The Connecticut Department of Energy and Environmental Protection and Middlesex Community College have recently completed a new training video designed to assist local fire departments when training their personnel in the construction of handline, or fireline. The 10-minute video is titled “Handline Construction for Forest Fire Control”.
It is geared toward fireline construction in eastern vegetation, but the principles apply in other areas as well.
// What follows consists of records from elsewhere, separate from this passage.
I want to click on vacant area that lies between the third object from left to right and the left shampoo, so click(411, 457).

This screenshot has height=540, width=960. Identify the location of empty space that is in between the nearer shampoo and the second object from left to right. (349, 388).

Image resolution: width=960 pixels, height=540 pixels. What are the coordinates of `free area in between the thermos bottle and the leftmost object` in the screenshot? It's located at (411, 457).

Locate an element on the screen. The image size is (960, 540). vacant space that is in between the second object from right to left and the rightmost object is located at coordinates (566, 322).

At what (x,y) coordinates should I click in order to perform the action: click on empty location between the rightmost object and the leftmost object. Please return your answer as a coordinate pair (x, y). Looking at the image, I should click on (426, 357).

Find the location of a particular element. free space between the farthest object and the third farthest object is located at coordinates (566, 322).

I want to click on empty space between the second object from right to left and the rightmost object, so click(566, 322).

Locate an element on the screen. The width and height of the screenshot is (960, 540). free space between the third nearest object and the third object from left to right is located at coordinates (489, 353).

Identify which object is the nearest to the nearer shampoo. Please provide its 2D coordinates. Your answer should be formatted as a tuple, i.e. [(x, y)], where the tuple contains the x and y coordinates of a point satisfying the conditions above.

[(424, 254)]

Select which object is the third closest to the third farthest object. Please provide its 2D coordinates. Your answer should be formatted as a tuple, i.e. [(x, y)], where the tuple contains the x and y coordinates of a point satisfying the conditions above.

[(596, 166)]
It was funded by the U.S. Forest Service with the understanding that it could be used in other states.
The film is skillfully written and produced and should be helpful when training new firefighters.
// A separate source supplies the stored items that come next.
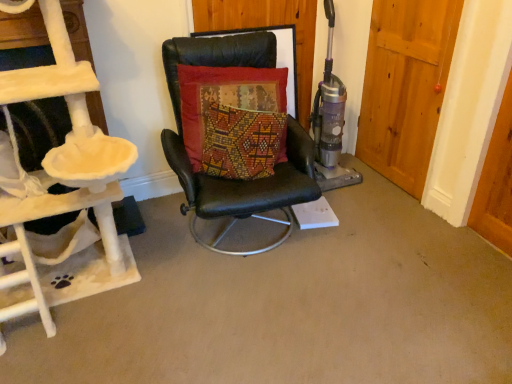 At what (x,y) coordinates should I click in order to perform the action: click on free point below black leather chair at center (from a real-world perspective). Please return your answer as a coordinate pair (x, y). Looking at the image, I should click on (252, 235). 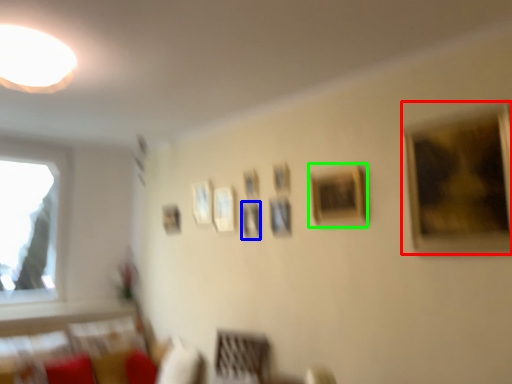 Question: Which object is positioned farthest from picture frame (highlighted by a red box)? Select from picture frame (highlighted by a blue box) and picture frame (highlighted by a green box).

Choices:
 (A) picture frame
 (B) picture frame

Answer: (A) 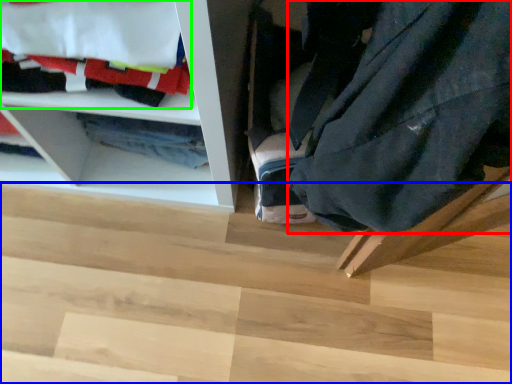 Question: Which object is positioned farthest from clothing (highlighted by a red box)? Select from stair (highlighted by a blue box) and laundry (highlighted by a green box).

Choices:
 (A) stair
 (B) laundry

Answer: (A) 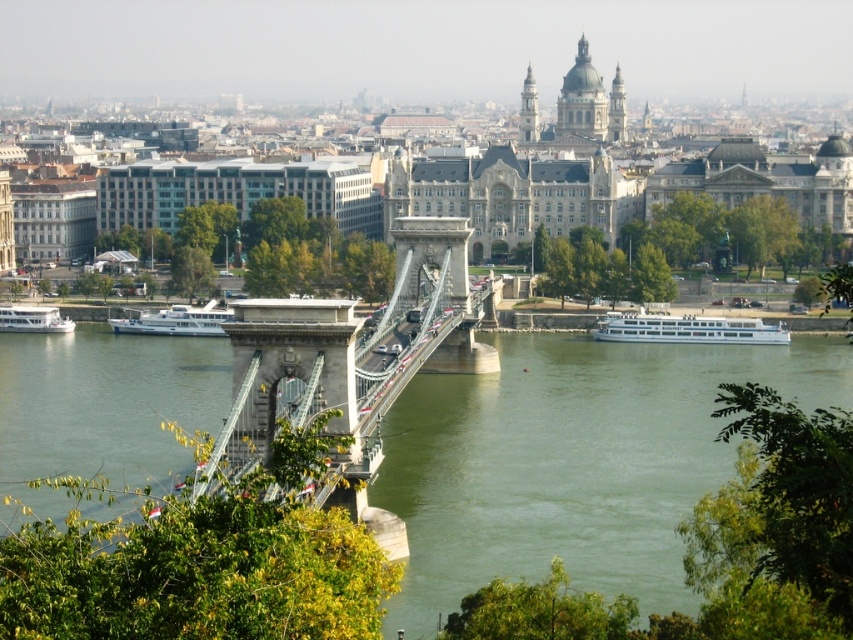 You are a photographer standing at the base of the Szchenyi Chain Bridge in Budapest, Hungary. You want to take a photo that includes both the point at coordinate point(492, 490) and point(752, 336). Which point will appear larger in your photo?

Point(492, 490) will appear larger in the photo because it is closer to the camera than point(752, 336).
In one section the narrator mentions that when initial attacking a fire you should walk around it to size it up, but wisely adds, “If the fire is rapidly moving, don’t go around the head.”
The video is unique in that it shows firefighters working adjacent to an actual fire, which may be a prescribed fire, but it has flames, nonetheless.
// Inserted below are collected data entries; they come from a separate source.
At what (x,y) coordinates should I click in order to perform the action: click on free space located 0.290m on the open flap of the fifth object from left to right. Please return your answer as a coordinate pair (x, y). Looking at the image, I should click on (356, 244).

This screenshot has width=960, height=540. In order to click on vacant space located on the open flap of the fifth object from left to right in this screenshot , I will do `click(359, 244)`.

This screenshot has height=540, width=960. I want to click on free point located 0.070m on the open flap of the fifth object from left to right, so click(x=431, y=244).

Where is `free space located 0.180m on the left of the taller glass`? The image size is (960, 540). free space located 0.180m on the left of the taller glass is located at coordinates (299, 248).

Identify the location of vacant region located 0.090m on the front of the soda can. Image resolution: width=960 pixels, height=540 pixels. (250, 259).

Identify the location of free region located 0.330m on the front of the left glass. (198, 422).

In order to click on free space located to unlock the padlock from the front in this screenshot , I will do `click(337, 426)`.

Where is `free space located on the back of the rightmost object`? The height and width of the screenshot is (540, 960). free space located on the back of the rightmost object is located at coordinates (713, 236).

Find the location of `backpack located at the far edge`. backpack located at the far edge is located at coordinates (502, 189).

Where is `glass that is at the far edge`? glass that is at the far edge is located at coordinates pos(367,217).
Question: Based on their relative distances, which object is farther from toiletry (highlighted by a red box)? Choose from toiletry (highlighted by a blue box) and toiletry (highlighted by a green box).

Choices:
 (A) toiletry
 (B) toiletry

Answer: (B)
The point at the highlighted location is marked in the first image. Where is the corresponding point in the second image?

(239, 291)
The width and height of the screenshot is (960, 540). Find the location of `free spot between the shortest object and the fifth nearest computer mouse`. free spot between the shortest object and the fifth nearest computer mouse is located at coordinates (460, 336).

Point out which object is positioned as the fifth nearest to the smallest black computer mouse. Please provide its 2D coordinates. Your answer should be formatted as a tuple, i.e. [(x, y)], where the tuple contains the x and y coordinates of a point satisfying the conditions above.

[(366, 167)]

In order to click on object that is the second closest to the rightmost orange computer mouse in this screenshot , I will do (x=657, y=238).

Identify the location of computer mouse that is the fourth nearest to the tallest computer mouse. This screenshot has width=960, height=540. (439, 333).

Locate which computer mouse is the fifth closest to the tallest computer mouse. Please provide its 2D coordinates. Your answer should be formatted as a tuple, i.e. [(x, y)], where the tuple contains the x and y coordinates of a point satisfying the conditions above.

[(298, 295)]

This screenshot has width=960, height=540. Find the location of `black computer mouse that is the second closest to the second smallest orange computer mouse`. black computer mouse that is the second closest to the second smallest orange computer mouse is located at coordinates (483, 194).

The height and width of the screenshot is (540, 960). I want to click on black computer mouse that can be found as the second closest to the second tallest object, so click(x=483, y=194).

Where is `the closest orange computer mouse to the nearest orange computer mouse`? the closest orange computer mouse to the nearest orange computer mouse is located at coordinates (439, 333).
A very long time ago I and several other firefighters on the Cleveland National Forest demonstrated in a training film the use of hand tools to construct fireline in southern California brush. It was titled “Hand Tools for Wildfire” and has no doubt disappeared from shelves in training rooms, thankfully. My role in the film was to demonstrate a “golf swing” while using a brush hook, a technique in which you swing the hook like golf club and impact the target on the way up, after you would have hit the golf ball…if you were using a brush hook to play golf. Most firefighters today probably don’t know what a brush hook is. Even back then hooks were being replaced by chain saws. When I ran a saw on the El Cariso Hothshots, it was a Homelite Super XL.